Now coming to Stage 1: the most easy case when we start Scala, that we don’t care about type! Like we can do this in the universal type free language Python.

val name: List[String]=List("Chloe", "Emma")
val age: List[Int]= List(28,24)
val isEmpty= (xs: List[_])=>xs == Nil 
val checkAge= isEmpty(age)//res0: Boolean = false

But wait, this is not the real case when coming to type safe language, such as Any is very useful for type, which is the supertype(the top level in Scala type structure, for normal types are subtype of Any, such as List, Int, etc.). However, we should not use Any if not really needed. So then if we put the same behavior but different data types in Scala-Compiler, it will have overloading error messages during compile time. Ah, so it won’t work when running above, so here comes the pattern.

Stage 2: use subtyping

Liskov Substitution Principle. The Liskov substitution principle says that if a function accepts an input of type A, then it should be valid to pass the function any subtype of A, without altering the correctness of the function. Similarly, for a function returning an output of type B, it should be valid for the function to return a subtype of B. The Liskov substitution principle enables principled reasoning about subtyping.

Subtyping, which I first knew was doing inheritance, so in my mental model is all linked with subclass to extend superclass. Officially, Wikipedia defines “when a name denotes instances of many different classes related by some common superclass.” So what is to say is polymorphism allows us to combine common functionality in a single class and implement the details from that class in subclasses. A good example is from Scala official website.

So logic is: first abstract then concrete, factory the supertype as abstract type, then implement the concrete method(override) on its subtype, can relate and think about ABC package in Python. For below supertype Language, Deutsch and Chinese is the subset of Language.

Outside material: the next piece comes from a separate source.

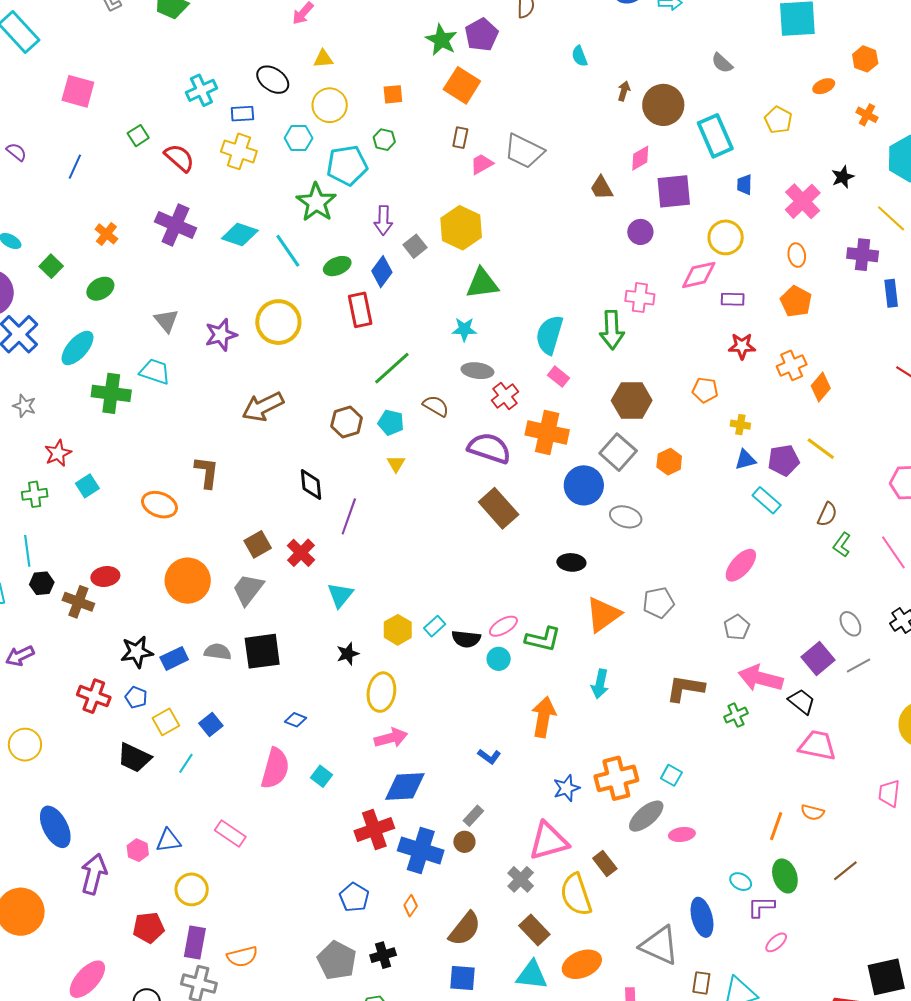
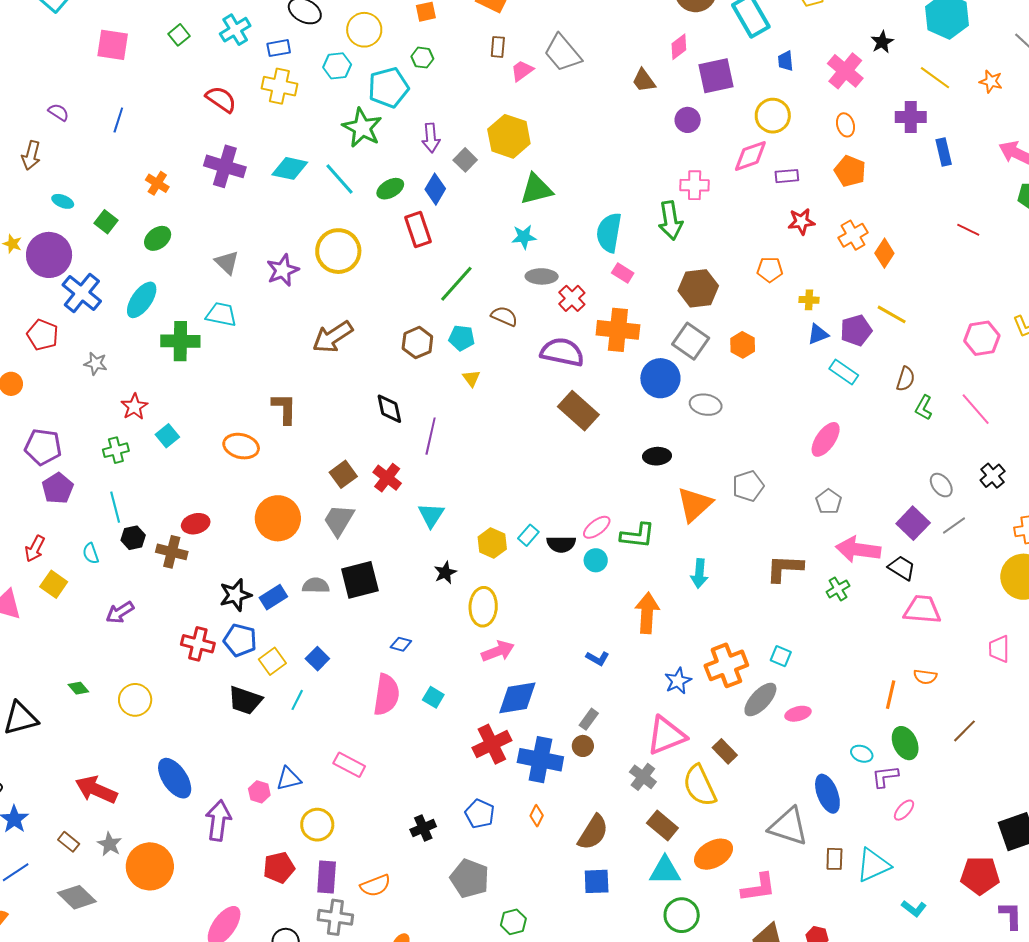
green square: (138, 136) -> (179, 35), moved
gray trapezoid: (524, 151) -> (563, 53), turned 30
blue pentagon: (136, 697) -> (240, 640), size x1.5
black cross: (383, 955) -> (423, 828), moved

abstract class Language(name: String){
  def greetings
}
class Deutsch(name: String) extends Language(name){
  override def greetings:Unit = println(s"Halo!! $name")
}
class Chinese(name: String) extends Language(name){
  override def greetings:Unit = println(s"Ni Hao! $name")
}
def say(lang: Language):Unit={
  println(lang.greetings)
}
val test= say(new Chinese("chloe"))

So we don’t need to write the same operation multiply times, keep it DRY, at the same time, the data type can be multiply forms. Note: trait can be used here if we don’t use any parameters, otherwise it will give error message, error: traits or objects may not have parameters

trait Language{
  def greetings: String
}
class Deutsch extends Language{
  val greetings= "Halo!!"
}
class Chinese extends Language{
  val greetings = "Ni Hao!"
}
def say(lang: Language):Unit={
  println(lang.greetings)
}
val test= say(new Chinese)

Stage 3: use ad-hoc polymorphism To use type classes, a good understanding of ‘implicit’ is required. The keyword “implicit” indicates to Scala compiler to look for ways to convert from one data type to another, such as from Int to Double.

Goal: I will use typical data types Int, Double, String to combine all this in the function and not break it during the run time. First abstract the behavior output type as T(or any name that preferred).

trait DataSource[T]{
    def add(x:T, y:T):T   
}

object DataSource[T]{
  implicit object IntData extends DataSource[Int]{
    override def add(x: Int, y: Int)= x + y 
}
  implicit object DoubleData extends DataSource[Double] {
    override def add(x: Double, y: Double)= x + y 
 }
  implicit object StringData extends DataSource[String]{
    override def add(x: String, y: String)= x + y 
}
}
def concat[T](x: T, y: T)(implicit data: DataSource[T]):T=
data.add(x,y) 

val dataInt= concat(1,2)
val dataDbl= concat(1.0, 2.0)
val dataStr= concat("kulture","menchen")

Viola, it’s cool type classes pattern, the structure is clear from how the function is designed. Personally I prefer type classes, for it’s more easy for me to understand and reasoning.